So sexually charged had the Brits become, the Americans were growing worried. J Edgar Hoover, director of the FBI, "became fixated on Keeler's attraction to 'coloured men' and this solidified his conviction that British sexual and security looseness was a menace to the United States".
The police were in cahoots with the worst of the hacks – just as they are now. They also did whatever it took to secure convictions. One tactic was to keep witnesses waiting for hours at the station until they were too weary to resist signing inaccurate statements. Once, Rice-Davies was arrested at the airport as she tried to leave for Spain, was taken to Holloway prison where she was "subjected to body searches, her pubic hair was shaved and she was locked in her cell for 20 hours a day". The chief inspector told her: "You don't like it in here very much, do you? So you help us and we'll help you." She told them what they wanted to hear about Ward and his parties. Ward killed himself through an overdose as his "trial" was concluding. The report by Lord Denning on the affair was a masterpiece of whitewash.
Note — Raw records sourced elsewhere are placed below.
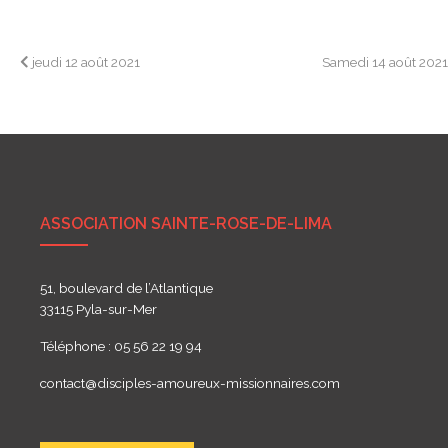
Navigation
jeudi 12 août 2021
Samedi 14 août 202
de
l’article
ASSOCIATION SAINTE-ROSE-DE-LIMA
51, boulevard de l’Atlantique
33115 Pyla-sur-Mer
Téléphone : 05 56 22 19 94
contact@disciples-amoureux-missionnaires.com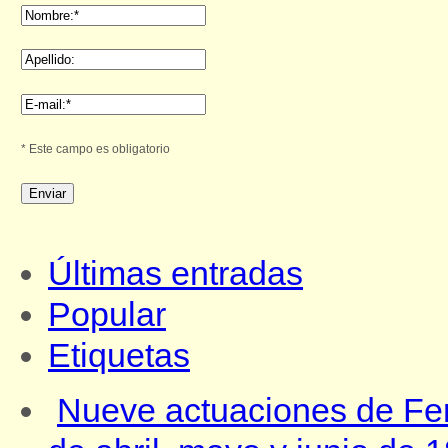
* Este campo es obligatorio
Últimas entradas
Popular
Etiquetas
Nueve actuaciones de Fe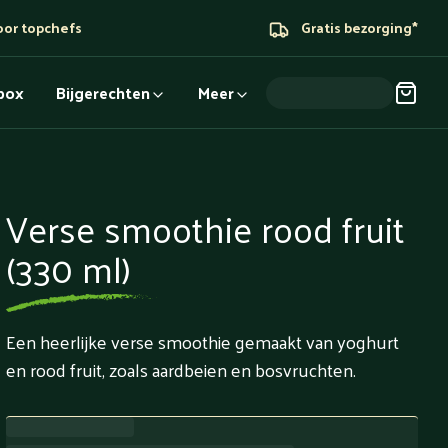
oor topchefs
Gratis bezorging*
dbox
Bijgerechten
Meer
Verse smoothie rood fruit
(330 ml)
Een heerlijke verse smoothie gemaakt van yoghurt
en rood fruit, zoals aardbeien en bosvruchten.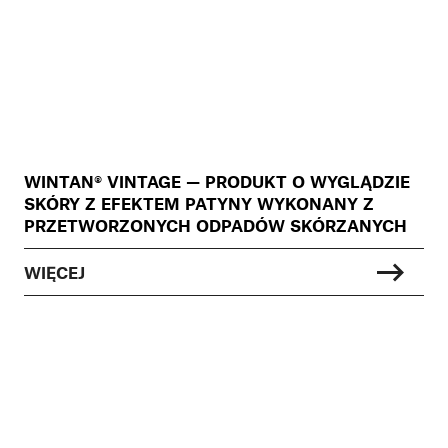
WINTAN® VINTAGE — PRODUKT O WYGLĄDZIE
SKÓRY Z EFEKTEM PATYNY WYKONANY Z
PRZETWORZONYCH ODPADÓW SKÓRZANYCH
WIĘCEJ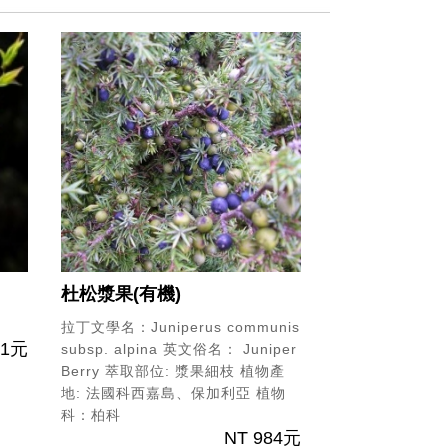
l
杜松漿果(有機)
拉丁文學名：Juniperus communis
91元
subsp. alpina
英文俗名： Juniper
Berry
萃取部位: 漿果細枝
植物產
地: 法國科西嘉島、保加利亞
植物
科：柏科
NT 984元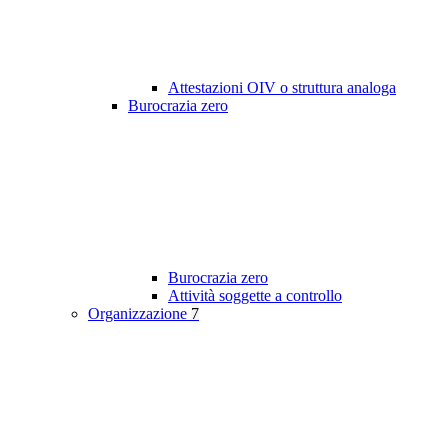
Attestazioni OIV o struttura analoga
Burocrazia zero
Burocrazia zero
Attività soggette a controllo
Organizzazione
7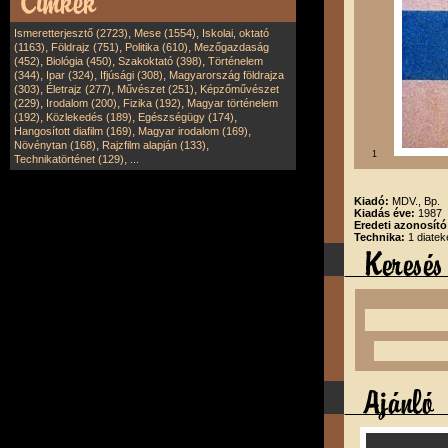
,
,
Ismeretterjesztő (2723)
Mese (1554)
Iskolai, oktató
,
,
,
(1163)
Földrajz (751)
Politika (610)
Mezőgazdaság
,
,
,
(452)
Biológia (450)
Szakoktató (398)
Történelem
,
,
,
(344)
Ipar (324)
Ifjúsági (308)
Magyarország földrajza
,
,
,
(303)
Életrajz (277)
Művészet (251)
Képzőművészet
,
,
,
(229)
Irodalom (200)
Fizika (192)
Magyar történelem
,
,
,
(192)
Közlekedés (189)
Egészségügy (174)
,
,
Hangosított diafilm (169)
Magyar irodalom (169)
,
,
Növénytan (168)
Rajzfilm alapján (133)
1
,
Technikatörténet (129)
...
Kiadó:
MDV., Bp.
Kiadás éve:
1987
Eredeti azonosít
Technika:
1 diatek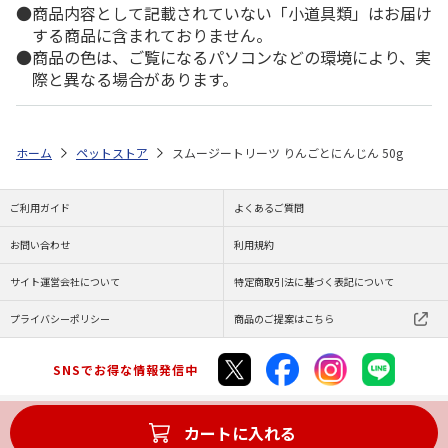
商品内容として記載されていない「小道具類」はお届け
する商品に含まれておりません。
商品の色は、ご覧になるパソコンなどの環境により、実
際と異なる場合があります。
ホーム
ペットストア
スムージートリーツ りんごとにんじん 50g
ご利用ガイド
よくあるご質問
お問い合わせ
利用規約
サイト運営会社について
特定商取引法に基づく表記について
プライバシーポリシー
商品のご提案はこちら
SNSでお得な情報発信中
カートに入れる
Copyright (C) JAPAN POST Co.,Ltd. All Rights Reserved.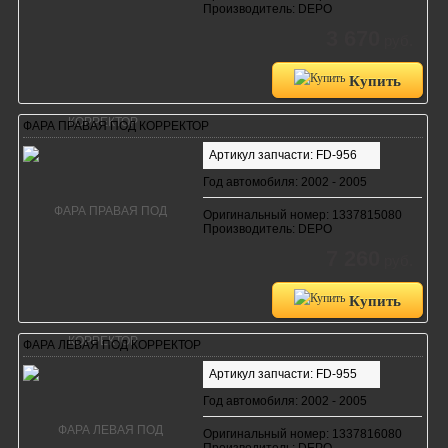
Производитель: DEPO
3 670
руб.
Купить
ФАРА ПРАВАЯ ПОД КОРРЕКТОР
Артикул запчасти: FD-956
Год автомобиля: 2002 - 2005
Оригинальный номер: 1337815080
Производитель: DEPO
7 260
руб.
Купить
ФАРА ЛЕВАЯ ПОД КОРРЕКТОР
Артикул запчасти: FD-955
Год автомобиля: 2002 - 2005
Оригинальный номер: 1337816080
Производитель: DEPO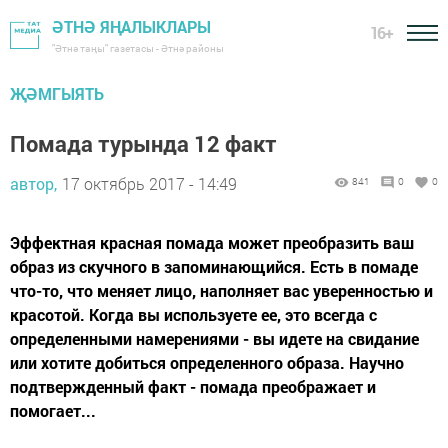
ӘТНӘ ЯҢАЛЫКЛАРЫ
16+
"Әтнә таңы" газетасы - Әтнә районы
ҖӘМГЫЯТЬ
Помада турында 12 факт
автор,
17 октябрь 2017 - 14:49
841
0
0
Эффектная красная помада может преобразить ваш
образ из скучного в запоминающийся. Есть в помаде
что-то, что меняет лицо, наполняет вас уверенностью и
красотой. Когда вы используете ее, это всегда с
определенными намерениями - вы идете на свидание
или хотите добиться определенного образа. Научно
подтвержденный факт - помада преображает и
помогает...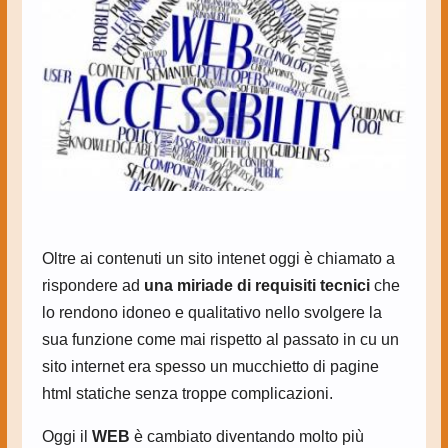
Oltre ai contenuti un sito intenet oggi è chiamato a
rispondere ad
una miriade di requisiti tecnici
che
lo rendono idoneo e qualitativo nello svolgere la
sua funzione come mai rispetto al passato in cu un
sito internet era spesso un mucchietto di pagine
html statiche senza troppe complicazioni.
Oggi il
WEB
è cambiato diventando molto più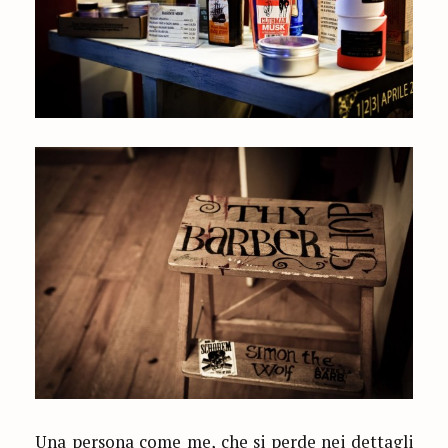
Una persona come me, che si perde nei dettagli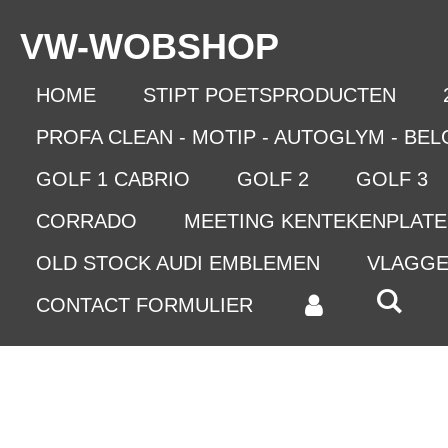
Ga
VW-WO
BSHOP
direct
naar
de
HOME
STIPT POETSPRODUCTEN
hoofdinhoud
PROFA CLEAN - MOTIP - AUTOGLYM - BE
GOLF 1 CABRIO
GOLF 2
GOLF 3
CORRADO
MEETING KENTEKENPLAT
OLD STOCK AUDI EMBLEMEN
VLAGG
CONTACT FORMULIER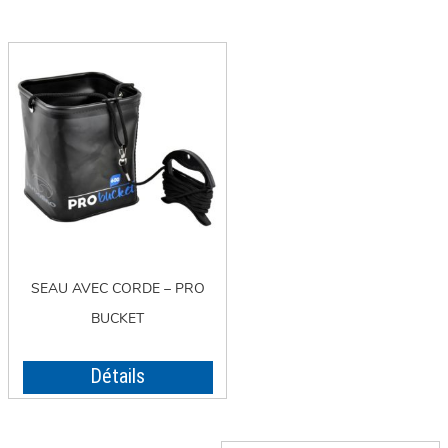
SEAU AVEC CORDE – PRO
BUCKET
Détails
Many a book and film have been devoted to the Profumo affair. It is easy to rush to judgment. If there is a criticism to be levelled at this tale, it is the author's projection of disdain from a contemporary vantage point in which we worry incessantly about our approach to race, gender and sexuality. Public life in 1963 revolved around homophobia, with its "abasement of vulnerable individuals, prudish lynch mobs [and] the deviousness behind the self-righteous wrath of the judiciary". Fifty years on, the government is planning to recognise gay marriage. Some things do get better.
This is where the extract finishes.